İşin içinden çıkılamaz
“Türkiye’de uygulanan sözlü sınav sisteminde; insan kaynakları alanında ve kariyer planlaması konusunda uzman kişiler görev almazken, konu ile alakasız oluşturulan göstermelik sınav komisyonları tarafından işler yürütülmektedir” diyen Akarken konuyla ilgili oluşabilecek mağduriyetlere dikkat çekerek; “İnsan psikolojisini analiz edebilecek; kişinin davranışlarından, konuşmalarından, hal ve hareketlerinden çıkarım yapabilecek; psikiyatrist, psikolog, sosyolog, davranış bilimci, insan kaynakları uzmanı ve benzeri yetkin kişilerin görev almadığı objektiflikten ve hakkaniyetten uzak bir şekilde sözlü sınav ve mülakatlar gerçekleştirilebilmektedir. Yukarıdaki açıklamalarla birlikte örnek vermek gerekirse; Sağlık Bakanlığı özelinde görevde yükselme ve unvan değişikliği sınavlarında yapılacak mülakat, uygulama açısından birçok zorluklar taşımaktadır. Şöyle ki; en son Sağlık Bakanlığı'nca yapılan unvan değişikliği sınavında birçok kadroya atama yapılmıştır. Görüldüğü üzere unvan çeşitliliğinin bu kadar fazla olduğu bir durumda mülakat idareler için işin içinden çıkılmaz hatta uygulanamaz bir duruma gelmektedir” şeklinde konuştu.
Mülakat ne kadar doğru?
Koronavirüs salgını varken de mülakat yapılmasının doğru olmayacağını anımsatan Akarken, “Son olarak; Türkiye, hain darbe girişiminin gerçekleştiği 15 Temmuz 2016 tarihinde çok önemli bir sınav vermiştir.

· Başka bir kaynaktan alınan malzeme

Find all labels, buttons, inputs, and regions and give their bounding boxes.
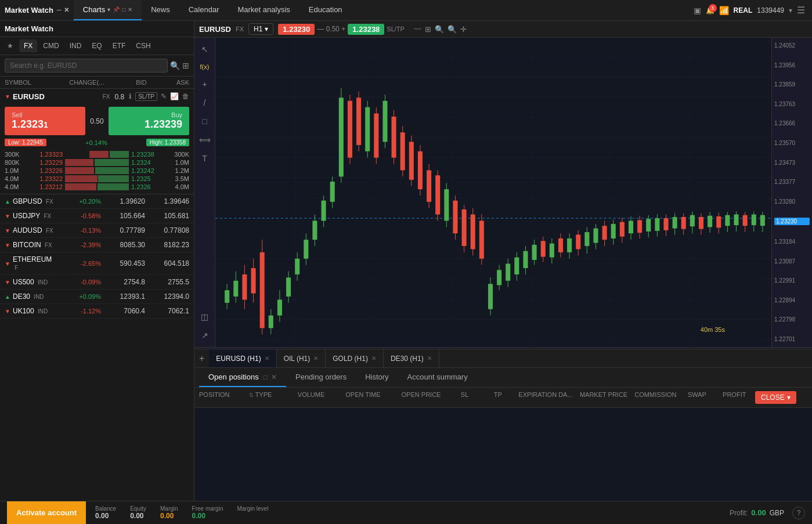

Liyakat olmadan yapılan atamaların nelere yol açabileceği görülmüştür. Bu hususa ilişkin olarak; Milli İstihbarat Teşkilatı’nca (MİT), Meclis Darbe Girişimini Araştırma Komisyonu’na gönderilen raporda ise; FETÖ’nün devlet kurumlarına sızmak için yeni yöntemler uygulayabileceği belirtilerek, "kamu kurumlarına personel seçerken liyakata dikkat edilmesi" önerisinde bulunulmaktadır. Sorunların çözümü ve mağduriyetlerin giderilmesi için çözüm olarak; görevde yükselme ve unvan değişikliği sınavlarında mülakat (sözlü sınav şartı) öngören ilgili yönetmelik hükümlerinin değiştirilmesi kişi ve kamu yararı doğrultusunda önem arz etmektedir. Ayrıca Covid 19 ile mücadele ettiğimiz bugünlerde mülakat sınavının yapılması ne kadar doğru olduğunun değerlendirmesinin yapılması gerekmektedir” dedi.
Yetkililere çağrı yaptı
Sorunun çözümü adına yetkililere seslenen Akarken, “Sonuç olarak; sorunların çözümü ve mağduriyetlerin giderilmesi için, mülakatın kaldırılmasını, tüm devlet memurlarını yakından ilgilendiren ve yüz binlerce memur tarafından önemsenen bu talebimizi Sağlık Bakanlığı ‘na gönderdiğimiz yazılı başvuruya hassasiyetle yaklaşacağınıza inanarak, gereğinin yapılmasını talep ediyoruz” açıklamasında bulundu.